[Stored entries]
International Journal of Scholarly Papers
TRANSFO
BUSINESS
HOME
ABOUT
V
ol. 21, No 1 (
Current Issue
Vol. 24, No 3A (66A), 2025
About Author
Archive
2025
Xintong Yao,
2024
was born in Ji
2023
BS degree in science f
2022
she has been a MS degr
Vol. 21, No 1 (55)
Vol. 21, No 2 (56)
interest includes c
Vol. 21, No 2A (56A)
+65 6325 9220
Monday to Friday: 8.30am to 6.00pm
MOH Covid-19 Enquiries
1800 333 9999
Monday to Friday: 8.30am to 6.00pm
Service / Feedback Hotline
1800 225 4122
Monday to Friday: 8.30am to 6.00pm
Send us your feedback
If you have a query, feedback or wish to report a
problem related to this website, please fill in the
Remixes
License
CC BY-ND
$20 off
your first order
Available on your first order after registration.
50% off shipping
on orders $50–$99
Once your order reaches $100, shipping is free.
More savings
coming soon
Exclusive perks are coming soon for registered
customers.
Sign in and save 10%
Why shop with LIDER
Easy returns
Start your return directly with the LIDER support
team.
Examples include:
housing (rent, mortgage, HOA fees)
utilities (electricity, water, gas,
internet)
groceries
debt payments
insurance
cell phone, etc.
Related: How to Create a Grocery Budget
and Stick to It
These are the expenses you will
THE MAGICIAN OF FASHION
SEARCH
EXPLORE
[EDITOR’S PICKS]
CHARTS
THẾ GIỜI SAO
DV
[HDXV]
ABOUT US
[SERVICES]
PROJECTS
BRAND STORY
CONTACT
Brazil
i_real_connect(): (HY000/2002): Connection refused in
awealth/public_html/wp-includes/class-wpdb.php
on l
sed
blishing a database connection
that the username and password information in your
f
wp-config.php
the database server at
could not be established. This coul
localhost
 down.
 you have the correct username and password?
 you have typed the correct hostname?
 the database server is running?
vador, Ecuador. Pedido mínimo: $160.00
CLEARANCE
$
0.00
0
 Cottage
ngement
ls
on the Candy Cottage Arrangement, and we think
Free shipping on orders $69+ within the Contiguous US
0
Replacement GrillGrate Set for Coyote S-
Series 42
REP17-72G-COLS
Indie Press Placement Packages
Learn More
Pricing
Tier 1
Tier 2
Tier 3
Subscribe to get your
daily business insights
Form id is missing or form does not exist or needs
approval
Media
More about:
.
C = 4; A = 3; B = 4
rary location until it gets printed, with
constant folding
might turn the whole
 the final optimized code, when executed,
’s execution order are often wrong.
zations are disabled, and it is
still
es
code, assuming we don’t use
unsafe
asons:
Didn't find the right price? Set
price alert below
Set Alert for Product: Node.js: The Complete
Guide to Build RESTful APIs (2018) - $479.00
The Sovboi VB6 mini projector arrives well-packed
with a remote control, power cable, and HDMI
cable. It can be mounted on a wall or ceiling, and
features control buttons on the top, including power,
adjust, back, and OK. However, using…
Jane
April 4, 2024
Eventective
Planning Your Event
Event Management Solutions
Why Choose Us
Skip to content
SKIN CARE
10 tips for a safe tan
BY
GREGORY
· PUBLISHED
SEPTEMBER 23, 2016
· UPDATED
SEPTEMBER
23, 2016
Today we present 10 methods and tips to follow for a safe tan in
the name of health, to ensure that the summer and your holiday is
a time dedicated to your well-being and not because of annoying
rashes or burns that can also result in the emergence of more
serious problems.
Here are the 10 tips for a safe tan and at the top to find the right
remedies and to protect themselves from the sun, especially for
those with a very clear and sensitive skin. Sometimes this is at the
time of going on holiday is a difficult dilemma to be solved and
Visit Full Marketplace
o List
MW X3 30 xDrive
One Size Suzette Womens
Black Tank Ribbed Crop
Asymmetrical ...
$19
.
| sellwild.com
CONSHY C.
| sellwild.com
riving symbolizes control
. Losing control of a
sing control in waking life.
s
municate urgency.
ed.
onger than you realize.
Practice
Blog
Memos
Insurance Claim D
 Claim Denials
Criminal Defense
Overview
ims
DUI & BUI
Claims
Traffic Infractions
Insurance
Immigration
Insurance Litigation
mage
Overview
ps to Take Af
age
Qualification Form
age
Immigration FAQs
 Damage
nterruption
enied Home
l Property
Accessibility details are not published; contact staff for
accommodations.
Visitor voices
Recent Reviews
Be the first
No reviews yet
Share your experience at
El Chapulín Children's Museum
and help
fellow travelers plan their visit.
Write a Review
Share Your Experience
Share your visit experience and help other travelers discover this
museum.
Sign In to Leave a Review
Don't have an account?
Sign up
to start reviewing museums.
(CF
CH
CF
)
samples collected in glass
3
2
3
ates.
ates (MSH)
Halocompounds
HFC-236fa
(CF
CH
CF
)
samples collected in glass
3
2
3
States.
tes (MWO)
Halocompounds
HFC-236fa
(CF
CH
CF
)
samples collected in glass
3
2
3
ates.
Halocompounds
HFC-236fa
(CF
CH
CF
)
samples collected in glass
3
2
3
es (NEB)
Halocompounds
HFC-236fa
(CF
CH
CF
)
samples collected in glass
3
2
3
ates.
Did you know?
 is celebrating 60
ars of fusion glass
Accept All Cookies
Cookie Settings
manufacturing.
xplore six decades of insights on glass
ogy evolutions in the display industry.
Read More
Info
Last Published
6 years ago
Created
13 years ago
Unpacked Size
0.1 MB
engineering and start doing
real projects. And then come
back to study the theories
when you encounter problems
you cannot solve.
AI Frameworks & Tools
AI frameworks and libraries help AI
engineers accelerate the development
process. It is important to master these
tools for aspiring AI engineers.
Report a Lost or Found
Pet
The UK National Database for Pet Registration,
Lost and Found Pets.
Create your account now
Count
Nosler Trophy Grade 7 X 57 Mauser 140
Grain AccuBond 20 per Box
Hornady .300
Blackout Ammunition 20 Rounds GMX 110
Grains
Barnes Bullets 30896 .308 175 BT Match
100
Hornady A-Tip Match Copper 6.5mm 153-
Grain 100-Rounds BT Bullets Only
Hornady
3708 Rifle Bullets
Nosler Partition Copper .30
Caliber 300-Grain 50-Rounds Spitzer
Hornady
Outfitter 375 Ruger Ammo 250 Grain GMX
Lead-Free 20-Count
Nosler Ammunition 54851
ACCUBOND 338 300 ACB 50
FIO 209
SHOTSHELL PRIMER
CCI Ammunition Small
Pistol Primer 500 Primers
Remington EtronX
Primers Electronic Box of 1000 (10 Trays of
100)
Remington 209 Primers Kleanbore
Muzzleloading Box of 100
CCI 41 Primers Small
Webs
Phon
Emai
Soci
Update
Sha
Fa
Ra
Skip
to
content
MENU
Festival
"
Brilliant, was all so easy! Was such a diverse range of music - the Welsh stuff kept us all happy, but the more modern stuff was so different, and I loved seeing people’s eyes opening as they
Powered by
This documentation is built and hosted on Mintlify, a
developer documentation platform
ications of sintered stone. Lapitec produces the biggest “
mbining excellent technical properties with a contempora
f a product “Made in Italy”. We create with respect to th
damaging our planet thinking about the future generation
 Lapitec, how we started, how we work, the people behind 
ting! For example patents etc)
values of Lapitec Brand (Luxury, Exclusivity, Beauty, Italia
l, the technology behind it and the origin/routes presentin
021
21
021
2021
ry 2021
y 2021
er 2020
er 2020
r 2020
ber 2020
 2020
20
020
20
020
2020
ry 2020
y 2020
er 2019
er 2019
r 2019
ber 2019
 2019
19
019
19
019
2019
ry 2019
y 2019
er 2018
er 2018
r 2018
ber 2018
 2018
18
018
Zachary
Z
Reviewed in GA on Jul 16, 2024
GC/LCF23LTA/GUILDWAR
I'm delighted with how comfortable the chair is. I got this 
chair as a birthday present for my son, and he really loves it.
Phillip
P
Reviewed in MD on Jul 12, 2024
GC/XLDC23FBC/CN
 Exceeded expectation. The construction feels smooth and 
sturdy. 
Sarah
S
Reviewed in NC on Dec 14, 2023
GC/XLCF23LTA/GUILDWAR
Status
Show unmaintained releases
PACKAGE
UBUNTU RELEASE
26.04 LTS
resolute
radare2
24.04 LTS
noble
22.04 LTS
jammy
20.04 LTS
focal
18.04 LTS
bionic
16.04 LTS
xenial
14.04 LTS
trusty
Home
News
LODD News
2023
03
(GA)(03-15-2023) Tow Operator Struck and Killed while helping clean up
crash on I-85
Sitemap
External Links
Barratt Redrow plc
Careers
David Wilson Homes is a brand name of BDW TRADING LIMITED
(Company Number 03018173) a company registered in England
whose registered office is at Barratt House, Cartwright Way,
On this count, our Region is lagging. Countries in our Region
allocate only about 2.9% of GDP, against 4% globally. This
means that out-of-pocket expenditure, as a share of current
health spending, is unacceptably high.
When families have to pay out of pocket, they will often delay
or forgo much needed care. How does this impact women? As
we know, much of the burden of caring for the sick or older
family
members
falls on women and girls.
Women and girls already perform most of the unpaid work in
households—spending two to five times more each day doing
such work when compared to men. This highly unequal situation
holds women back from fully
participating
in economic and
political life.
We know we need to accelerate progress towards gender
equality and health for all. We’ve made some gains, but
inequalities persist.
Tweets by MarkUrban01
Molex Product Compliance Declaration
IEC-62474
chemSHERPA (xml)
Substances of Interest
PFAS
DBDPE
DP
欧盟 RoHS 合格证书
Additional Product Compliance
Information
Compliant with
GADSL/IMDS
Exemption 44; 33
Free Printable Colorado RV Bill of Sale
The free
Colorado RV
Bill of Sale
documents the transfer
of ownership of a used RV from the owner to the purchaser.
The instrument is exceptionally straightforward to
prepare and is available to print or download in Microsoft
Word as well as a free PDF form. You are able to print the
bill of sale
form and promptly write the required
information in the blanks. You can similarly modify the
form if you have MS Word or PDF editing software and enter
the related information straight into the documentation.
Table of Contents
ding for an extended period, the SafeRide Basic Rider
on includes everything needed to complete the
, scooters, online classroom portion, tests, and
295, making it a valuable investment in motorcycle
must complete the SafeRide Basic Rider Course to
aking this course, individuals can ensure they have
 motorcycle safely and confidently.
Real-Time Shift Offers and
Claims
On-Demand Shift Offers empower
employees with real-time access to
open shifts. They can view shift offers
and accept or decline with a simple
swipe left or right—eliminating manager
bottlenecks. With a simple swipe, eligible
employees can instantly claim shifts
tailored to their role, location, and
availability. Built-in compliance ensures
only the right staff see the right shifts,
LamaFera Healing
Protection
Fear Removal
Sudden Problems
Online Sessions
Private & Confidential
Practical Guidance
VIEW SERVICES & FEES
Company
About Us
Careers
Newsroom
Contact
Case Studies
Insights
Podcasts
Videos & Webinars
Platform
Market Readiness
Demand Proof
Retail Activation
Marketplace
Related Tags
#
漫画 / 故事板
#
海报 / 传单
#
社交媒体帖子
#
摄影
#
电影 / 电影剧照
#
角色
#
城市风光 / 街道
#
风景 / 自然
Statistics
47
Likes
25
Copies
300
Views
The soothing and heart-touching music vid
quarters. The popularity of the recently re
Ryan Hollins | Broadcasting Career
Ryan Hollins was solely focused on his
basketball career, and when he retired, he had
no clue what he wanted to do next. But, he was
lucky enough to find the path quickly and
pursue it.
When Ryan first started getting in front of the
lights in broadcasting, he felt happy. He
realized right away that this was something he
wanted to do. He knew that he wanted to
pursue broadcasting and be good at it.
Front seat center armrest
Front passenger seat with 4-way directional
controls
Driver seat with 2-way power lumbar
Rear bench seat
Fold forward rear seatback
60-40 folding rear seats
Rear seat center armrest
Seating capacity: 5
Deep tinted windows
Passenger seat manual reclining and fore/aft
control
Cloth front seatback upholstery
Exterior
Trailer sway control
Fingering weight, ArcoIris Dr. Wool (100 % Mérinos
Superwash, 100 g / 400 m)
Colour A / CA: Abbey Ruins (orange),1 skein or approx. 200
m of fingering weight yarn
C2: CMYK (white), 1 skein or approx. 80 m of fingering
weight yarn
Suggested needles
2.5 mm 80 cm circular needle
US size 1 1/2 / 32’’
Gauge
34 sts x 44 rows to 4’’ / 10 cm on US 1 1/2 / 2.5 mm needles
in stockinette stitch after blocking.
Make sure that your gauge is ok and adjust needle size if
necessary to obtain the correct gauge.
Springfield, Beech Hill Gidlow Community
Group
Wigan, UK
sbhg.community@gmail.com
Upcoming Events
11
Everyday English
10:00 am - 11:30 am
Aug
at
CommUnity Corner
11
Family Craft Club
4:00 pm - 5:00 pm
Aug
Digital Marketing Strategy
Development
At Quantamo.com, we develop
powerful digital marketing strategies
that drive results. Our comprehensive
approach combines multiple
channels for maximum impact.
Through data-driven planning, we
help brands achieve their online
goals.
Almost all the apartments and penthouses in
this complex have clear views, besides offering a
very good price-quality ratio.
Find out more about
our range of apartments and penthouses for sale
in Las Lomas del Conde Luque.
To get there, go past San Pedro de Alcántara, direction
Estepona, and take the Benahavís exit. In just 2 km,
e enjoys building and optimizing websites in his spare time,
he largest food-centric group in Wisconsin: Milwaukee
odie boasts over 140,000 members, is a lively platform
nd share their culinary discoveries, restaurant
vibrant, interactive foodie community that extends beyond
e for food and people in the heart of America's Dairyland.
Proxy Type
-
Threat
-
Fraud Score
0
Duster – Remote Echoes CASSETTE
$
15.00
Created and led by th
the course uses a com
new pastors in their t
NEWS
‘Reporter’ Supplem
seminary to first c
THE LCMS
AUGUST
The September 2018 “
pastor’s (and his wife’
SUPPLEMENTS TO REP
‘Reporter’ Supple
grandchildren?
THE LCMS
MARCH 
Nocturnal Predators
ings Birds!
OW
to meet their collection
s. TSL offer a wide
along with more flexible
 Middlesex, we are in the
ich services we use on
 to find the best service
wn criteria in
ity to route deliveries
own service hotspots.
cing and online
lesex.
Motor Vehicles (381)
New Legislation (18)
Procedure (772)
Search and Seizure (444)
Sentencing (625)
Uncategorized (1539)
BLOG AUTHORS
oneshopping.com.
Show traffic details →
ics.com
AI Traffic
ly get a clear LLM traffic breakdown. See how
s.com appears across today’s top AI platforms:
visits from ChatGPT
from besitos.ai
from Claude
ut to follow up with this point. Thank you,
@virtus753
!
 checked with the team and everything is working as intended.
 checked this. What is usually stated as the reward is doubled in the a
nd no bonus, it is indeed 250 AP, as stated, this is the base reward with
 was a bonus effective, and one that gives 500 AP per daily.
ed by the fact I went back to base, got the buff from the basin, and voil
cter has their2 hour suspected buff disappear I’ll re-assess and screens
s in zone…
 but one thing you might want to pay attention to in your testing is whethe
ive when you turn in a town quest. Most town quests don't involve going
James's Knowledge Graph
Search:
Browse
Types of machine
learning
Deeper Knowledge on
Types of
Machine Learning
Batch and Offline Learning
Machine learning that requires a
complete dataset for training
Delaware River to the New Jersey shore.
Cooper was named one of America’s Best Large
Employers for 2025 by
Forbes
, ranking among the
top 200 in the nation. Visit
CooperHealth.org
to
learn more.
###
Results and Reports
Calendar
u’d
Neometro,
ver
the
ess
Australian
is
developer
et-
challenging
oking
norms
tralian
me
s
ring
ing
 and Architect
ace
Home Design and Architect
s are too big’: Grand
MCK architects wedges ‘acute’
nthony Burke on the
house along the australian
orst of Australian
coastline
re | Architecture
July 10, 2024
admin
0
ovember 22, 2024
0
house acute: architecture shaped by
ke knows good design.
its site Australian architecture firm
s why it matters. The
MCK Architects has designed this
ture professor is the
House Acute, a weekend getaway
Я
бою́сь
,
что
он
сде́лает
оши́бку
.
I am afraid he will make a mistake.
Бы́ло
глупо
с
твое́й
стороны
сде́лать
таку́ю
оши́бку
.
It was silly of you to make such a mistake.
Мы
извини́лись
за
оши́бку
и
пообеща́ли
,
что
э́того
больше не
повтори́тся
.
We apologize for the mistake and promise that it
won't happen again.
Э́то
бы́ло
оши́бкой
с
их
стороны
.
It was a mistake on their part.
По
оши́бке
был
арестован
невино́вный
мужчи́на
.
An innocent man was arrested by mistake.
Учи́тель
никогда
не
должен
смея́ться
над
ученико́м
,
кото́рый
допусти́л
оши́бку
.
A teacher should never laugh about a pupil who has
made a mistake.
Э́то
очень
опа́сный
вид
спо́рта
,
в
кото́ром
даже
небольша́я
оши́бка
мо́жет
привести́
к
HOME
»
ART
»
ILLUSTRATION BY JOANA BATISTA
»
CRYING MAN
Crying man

- WORK TO BE COMPLETED -
Every line above that holds the word "does" should be copied out.

- WRITTEN REPLY -
Form id is missing or form does not exist or needs
or forgo much needed care. How does this impact women? As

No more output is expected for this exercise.